I just lived in a rural and isolated (2 hrs of a horrible mountainous drive to
the nearest city) town of 3k, for 2 years. We just moved to the outskirts of a
city of 3.5 million about 2 weeks ago, due to a distant family member becoming
ill.

I was lucky enough to have found a programmer friend in the town of 3k, and we
were able to go out for beers and rant and rant and rant about the industry,
technology, etc. I think that was the only thing that saved me from going
crazy. Other than that... I'm not sure if your attempts to find like minded
locals will be too successful. You may find some friends, but they may not
adhere to your moral objectives or, know the rootin' tootinest thing about
technology.

All in all, we're loving being outside of a major city. We can go hiking,
camping, hunting, etc... and it's just a matter of minutes away. We can also
drive 10 minutes into the heart of the city, and get any type of foreign food
in the world. That was actually the crux for us. Also, if you have kids,
that's a completely different factor as well, and was a big one for us. We
didn't want to shelter them too much to the "outside world", but didn't want
them to get sucked up into it either.

It's the small things in life that make life wonderful, no matter where you
live.

Hope you find what you're looking for!

------
idlewords
This is the reason urban areas were invented.

------
thenduks
I will have to agree with the others here who say: _move_!
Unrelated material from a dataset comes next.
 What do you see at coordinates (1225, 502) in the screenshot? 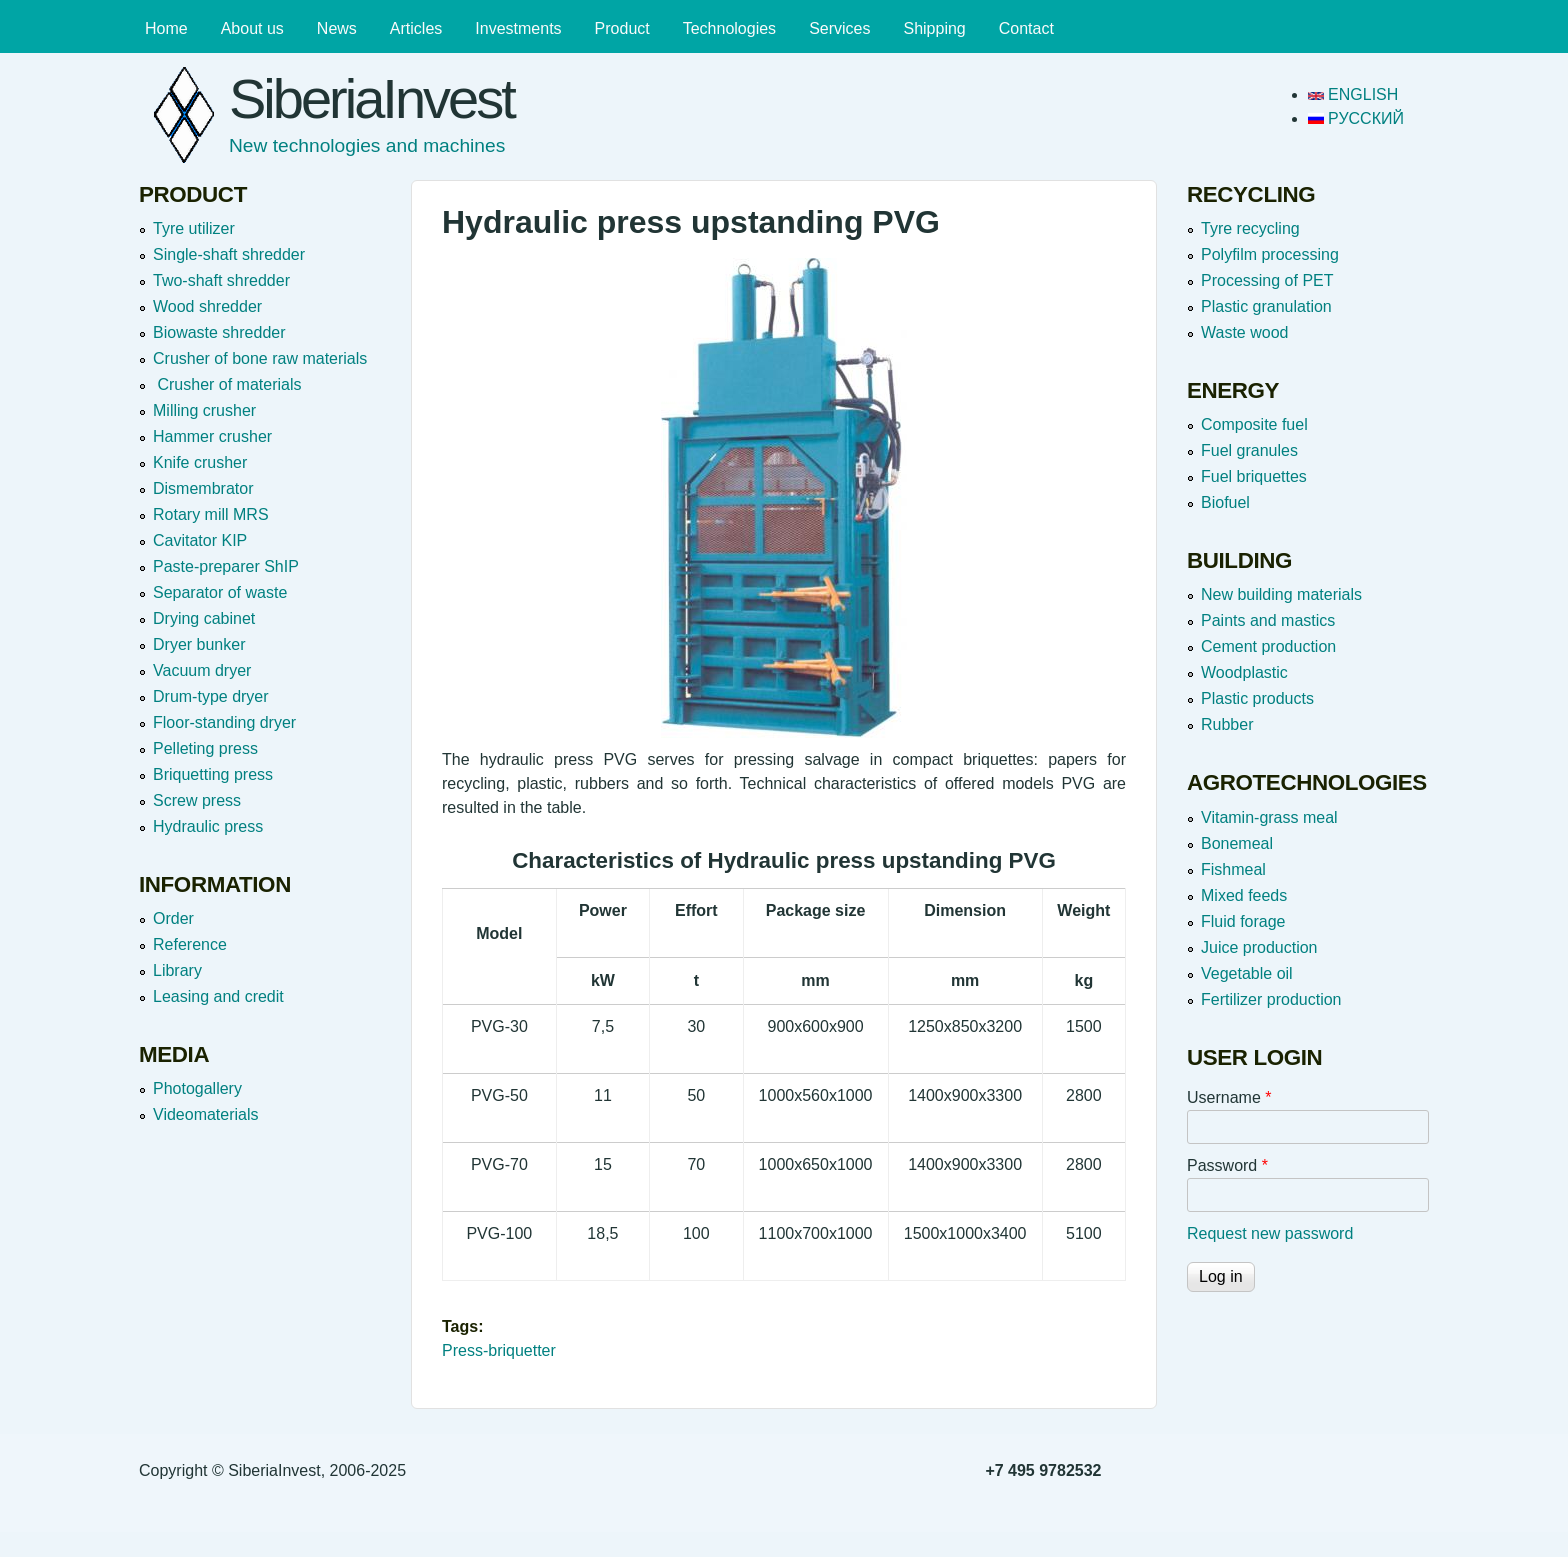 I see `Biofuel` at bounding box center [1225, 502].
Personally I moved from a 'small city' (Kitchener-Waterloo, something like
200k in the vicinity) to Toronto and immediately noticed the difference in the
tech community... and by that I mean, I realized that, despite it's apparent
reputation, there wasn't one in KW.

------
RyanMcGreal
Non-solution: try to scrounge up a critical mass of hackers, developers, VCs
etc. in a town of 6,000.

Solution: move to a city.

------
onreact-com
Why don't you start small?

Seek out chess partners or whatever nerdy hobbies you prefer, offer "free
entrepreur advice", make a weekly "technology meeting" and see what people
show up etc. etc. etc.

You don't have to risk high expenses or consider moving already.